L’article 2 établit le droit de tout avocat d’exercer à titre permanent, dans tout autre État membre, sous son titre professionnel d’origine, les activités professionnelles qui sont détaillées à l’article 5.

11.

Aux termes de l’article 3 :

« 1. L’avocat voulant exercer dans un État membre autre que celui où il a acquis sa qualification professionnelle est tenu de s’inscrire auprès de l’autorité compétente de cet État membre.
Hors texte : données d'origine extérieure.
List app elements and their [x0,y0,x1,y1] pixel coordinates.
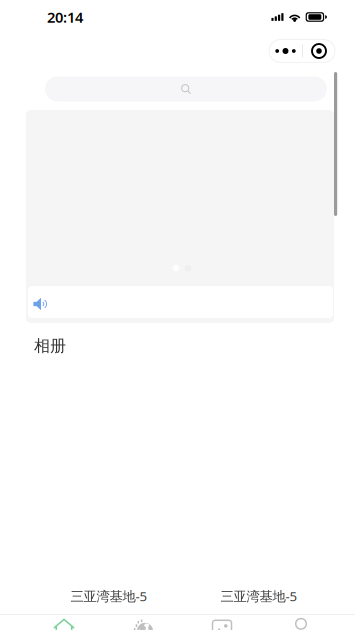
button[interactable]: Search [45,76,327,102]
button[interactable]: 发现 [104,616,182,630]
button[interactable]: 相册 [182,616,262,630]
staticText: 三亚湾基地-5 [70,587,148,605]
staticText: 20:14 [47,7,83,27]
button[interactable]: Close mini program [303,40,335,62]
button[interactable]: 我的 [262,616,340,630]
button[interactable]: More options [269,40,302,62]
button[interactable]: 三亚湾基地-5 [186,359,332,605]
staticText: 相册 [34,336,66,356]
button[interactable]: 首页 [24,616,104,630]
staticText: 三亚湾基地-5 [220,587,298,605]
button[interactable]: Play audio [28,286,333,318]
button[interactable]: 三亚湾基地-5 [36,359,182,605]
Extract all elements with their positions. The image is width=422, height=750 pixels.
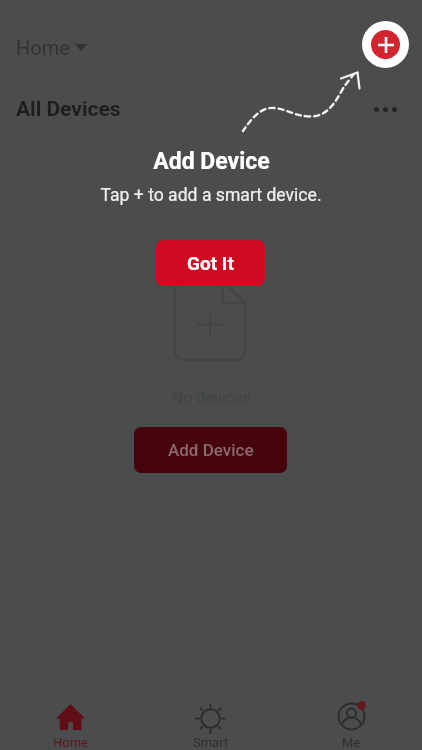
button[interactable]: More options [360, 99, 422, 120]
button[interactable]: Add device [362, 21, 409, 68]
staticText: Got It [187, 252, 234, 274]
button[interactable]: Smart [140, 692, 281, 750]
staticText: Add Device [153, 148, 270, 175]
button[interactable]: Got It [156, 240, 265, 286]
staticText: No devices [172, 388, 251, 407]
staticText: Smart [193, 735, 229, 750]
staticText: Me [342, 735, 361, 750]
button[interactable]: Add Device [134, 427, 287, 473]
staticText: Home [53, 735, 88, 750]
staticText: Tap + to add a smart device. [100, 185, 322, 206]
button[interactable]: Home [0, 692, 140, 750]
staticText: Add Device [168, 440, 254, 460]
staticText: Home [16, 36, 70, 59]
button[interactable]: Home [12, 32, 91, 63]
staticText: All Devices [16, 97, 121, 122]
button[interactable]: Me [281, 692, 422, 750]
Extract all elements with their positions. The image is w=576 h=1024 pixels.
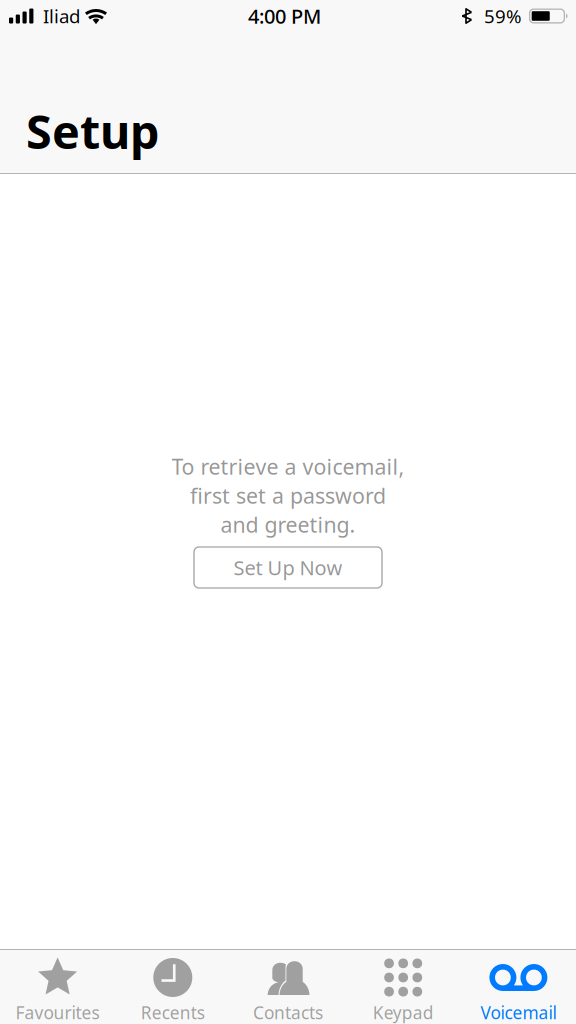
staticText: Setup [26, 100, 159, 162]
staticText: and greeting. [220, 510, 356, 539]
button[interactable]: Voicemail [461, 949, 576, 1024]
button[interactable]: Contacts [230, 949, 346, 1024]
staticText: Keypad [373, 1001, 434, 1024]
button[interactable]: Favourites [0, 949, 115, 1024]
staticText: first set a password [190, 481, 386, 510]
staticText: Contacts [253, 1001, 323, 1024]
button[interactable]: Recents [115, 949, 230, 1024]
staticText: Iliad [43, 4, 80, 28]
button[interactable]: Keypad [346, 949, 461, 1024]
staticText: Recents [141, 1001, 205, 1024]
staticText: 4:00 PM [248, 3, 321, 29]
button[interactable]: Set Up Now [194, 547, 382, 588]
staticText: Set Up Now [234, 554, 342, 581]
staticText: Favourites [16, 1001, 100, 1024]
staticText: Voicemail [480, 1001, 556, 1024]
staticText: To retrieve a voicemail, [172, 452, 404, 481]
staticText: 59% [484, 4, 522, 28]
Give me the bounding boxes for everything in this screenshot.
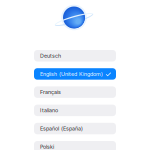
staticText: Polski [40, 144, 54, 150]
button[interactable]: Español (España) [34, 123, 116, 134]
staticText: Deutsch [40, 52, 61, 59]
button[interactable]: Polski [34, 141, 116, 150]
button[interactable]: Français [34, 86, 116, 98]
button[interactable]: Deutsch [34, 50, 116, 62]
staticText: Français [40, 89, 61, 95]
staticText: Español (España) [40, 125, 83, 132]
button[interactable]: English (United Kingdom) [34, 68, 116, 80]
staticText: Italiano [40, 107, 58, 114]
button[interactable]: Italiano [34, 105, 116, 116]
staticText: English (United Kingdom) [40, 71, 103, 77]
2. L’autorité compétente de l’État membre d’accueil procède à l’inscription de l’avocat au vu de l’attestation de son inscription auprès de l’autorité compétente de l’État membre d’origine. Elle peut exiger que cette attestation, délivrée par l’autorité compétente de l’État membre d’origine n’ait pas, lors de sa production, plus de trois mois de date. Elle informe l’autorité compétente de l’État membre d’origine de cette inscription.

[...] ».

12.

L’article 4 prévoit que l’avocat exerçant dans l’État membre d’accueil sous son titre professionnel d’origine « est tenu de le faire sous ce titre, qui doit être indiqué dans la ou l’une des langues officielles de l’État membre d’origine, mais de manière intelligible et susceptible d’éviter toute confusion avec le titre professionnel de l’État membre d’accueil ».

13.

L’article 5, paragraphe 1, définit le domaine d’activité d’un avocat exerçant sous son titre professionnel d’origine comme couvrant « les mêmes activités professionnelles que l’avocat exerçant sous le titre professionnel approprié de l’État membre d’accueil ». Il peut notamment « donner des consultations juridiques dans le droit de son État membre d’origine, en droit communautaire, en droit international et dans le droit de l’État membre d’accueil. Il respecte, en tout cas, les règles de procédure applicables devant les juridictions nationales ».

14.

L’article 6, paragraphe 1, prévoit que « [i]ndépendamment des règles professionnelles et déontologiques auxquelles il est soumis dans son État membre d’origine, l’avocat exerçant sous son titre professionnel d’origine est soumis aux mêmes règles professionnelles et déontologiques que les avocats exerçant sous le titre professionnel approprié de l’État membre d’accueil pour toutes les activités qu’il exerce sur le territoire de celui-ci ». Aux termes de l’article 6, paragraphe 3, l’État membre d’accueil « peut imposer à l’avocat exerçant sous son titre professionnel d’origine, soit de souscrire une assurance de responsabilité professionnelle, soit de s’affilier à un fonds de garantie professionnelle, selon les règles qu’il fixe pour les activités professionnelles exercées sur son territoire ».

15.

L’article 7 de la directive concerne les procédures disciplinaires qui s’appliquent en cas de manquement de l’avocat exerçant sous son titre professionnel d’origine aux obligations en vigueur dans l’État membre d’accueil. Aux termes de l’article 7, paragraphe 1, « les règles de procédure, les sanctions et les recours prévus dans...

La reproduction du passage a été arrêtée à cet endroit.